# Searching a pairwise distance matrix for specific points:

In this notebook you can compare the performance of a classic combinatorics method to find the indices of two points in an array with a precise distance to scipy's squareform method and a [triangular numbers approach](https://mathworld.wolfram.com/TriangularNumber.html).
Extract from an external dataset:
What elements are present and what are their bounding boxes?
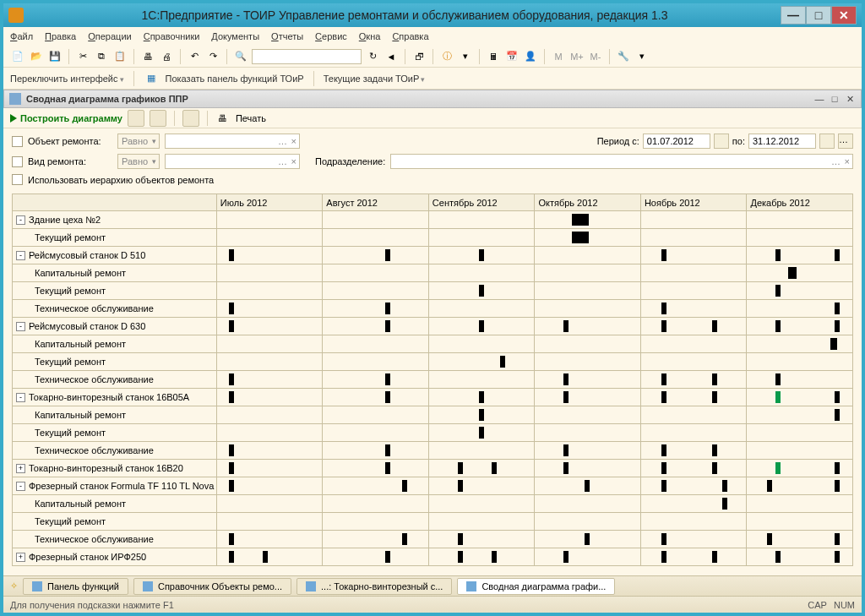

The first half of this notebook steps through an example of how the triangular numbers approach works. In the second half, you can compare the time required for each method, which clearly displays the decrease in computational time 
of using triangular numbers.

In [1]:
# import required functionalities

from __future__ import division, print_function

import time
import numpy as np
import matplotlib.pyplot as plt

from os import getcwd
from os.path import join
from itertools import combinations
from scipy.spatial.distance import pdist, squareform

%matplotlib inline

In [2]:
# define triangular numbers-based search function

def index_pair_from_condensed_form(array, condensed_idx):
    
    '''this function uses triangular numbers formulas to convert a condensed form distance matrix index
       (condensed_idx) into a pair of indices for returning points from the original pointset (array).
       
       
       Let T(x) be the x'th triangular number (i.e., the sum of the numbers from 1 to x). 
       The formula for T(x) is simple:
       T(x) = (x * (x + 1)) / 2
       
       
       Given y = T(x) we can calculate x by inverting the above formula:
       x = (((8y + 1) ** 0.5) - 1) / 2'''
    
    i = condensed_idx
    n = array.shape[0] - 1
    t_n = (n * (n+1)) / 2
    y = t_n - i - 1
    d = 1 + int((((8 * y + 1) ** 0.5) - 1) / 2)
    k = n - d
    k_star = 1 + i + k + ((d * (d + 1)) / 2) - t_n
    
    return int(k), int(k_star)

### Create a matrix with shape (n_pts, 3) to store n points of interest with dimension m (e.g., a pointcloud)

In [3]:
n_pts = 5000
m_dim = 3
largest_val = 500

arr = np.random.randint(0, largest_val, (n_pts, m_dim))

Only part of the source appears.